The image carrier preferably comprises a conductive support and at least a photosensitive layer on the conductive support, and further comprises other layers such as an undercoat layer and an outermost surface layer as necessary. Have.
An appropriate amount of a plasticizer, an antioxidant, a leveling agent or the like can be added to each layer as necessary.

<< Conductive support >>
There is no restriction | limiting in particular as said electroconductive support body, Although it can select suitably according to the objective, What shows electroconductivity whose volume resistance value is 1.0 * 10 < ¹⁰ > (omega | ohm) * cm or less is preferable.
As the conductive support, for example, a metal such as aluminum, nickel, chromium, nichrome, copper, gold, silver, platinum, or a metal oxide such as tin oxide or indium oxide is deposited or sputtered to form a film or Cylindrical plastic, paper-coated, or aluminum, aluminum alloy, nickel, stainless steel, etc., and after extruding and drawing them into drums, cutting, superfinishing, polishing, etc. A surface-treated tube or the like can be used.

There is no restriction | limiting in particular as said drum-shaped support body, Although it can select suitably according to the objective, A diameter is preferable 20 mm-150 mm, 24 mm-100 mm are more preferable, 28 mm-70 mm are especially preferable. When the diameter of the drum-shaped support is less than 20 mm, it is physically difficult to arrange each means such as a charging means, an exposure means, a developing means, a transfer means, and a cleaning means around the drum. If it exceeds 150 mm, the image forming apparatus may become large. In particular, when the image forming apparatus is a tandem type, since it is necessary to mount a plurality of image carriers, the diameter is preferably 70 mm or less, and more preferably 60 mm or less.
Further, an endless nickel belt or an endless stainless steel belt as disclosed in JP-A-52-36016 can also be used as the conductive support.

<< Photosensitive layer >>
The photosensitive layer is not particularly limited and may be appropriately selected depending on the intended purpose. However, the photosensitive layer preferably contains a charge generation material, a charge transport material, and a binder resin. Contains ingredients.
The photosensitive layer may be a single layer type in which the charge generation material and the charge transport material are mixed, a forward layer type in which a charge transport layer is provided on the charge generation layer, or a charge generation layer on the charge transport layer. There is a reverse layer type provided.

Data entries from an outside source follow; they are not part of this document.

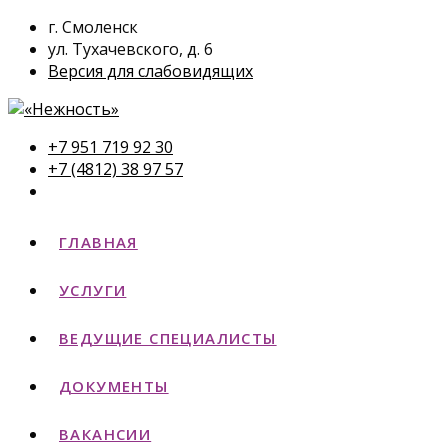
г. Смоленск
ул. Тухачевского, д. 6
Версия для слабовидящих
+7 951 719 92 30
+7 (4812) 38 97 57
ГЛАВНАЯ
УСЛУГИ
ВЕДУЩИЕ СПЕЦИАЛИСТЫ
ДОКУМЕНТЫ
ВАКАНСИИ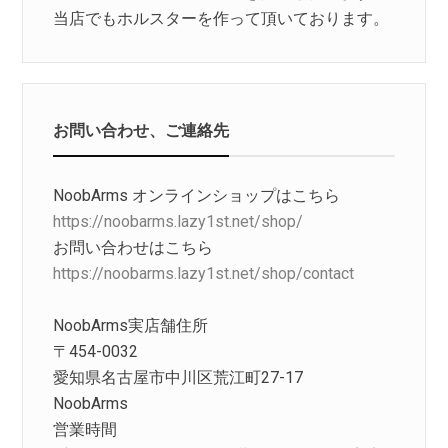
当店でもホルスターを作って頂いております。
お問い合わせ、ご連絡先
NoobArms オンラインショップはこちら
https://noobarms.lazy1st.net/shop/
お問い合わせはこちら
https://noobarms.lazy1st.net/shop/contact
NoobArms実店舗住所
〒454-0032
愛知県名古屋市中川区荒江町27-17
NoobArms
営業時間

-Charge generation material-
The charge generating material is not particularly limited and may be appropriately selected depending on the intended purpose. Examples thereof include azo pigments such as monoazo pigments, bisazo pigments, trisazo pigments, tetrakisazo pigments, and triarylmethane dyes. , Thiazine dyes, oxazine dyes, xanthene dyes, cyanine dyes, styryl dyes, pyrylium dyes, quinacridone pigments, indigo pigments, perylene pigments, polycyclic quinone pigments, bisbenzimidazole pigments, indus Organic pigments or dyes such as Ron pigments, squarylium pigments, and phthalocyanine pigments; inorganic materials such as selenium, selenium-arsenic, selenium-tellurium, cadmium sulfide, zinc oxide, titanium oxide, and amorphous silicon. These may be used individually by 1 type and may use 2 or more types together.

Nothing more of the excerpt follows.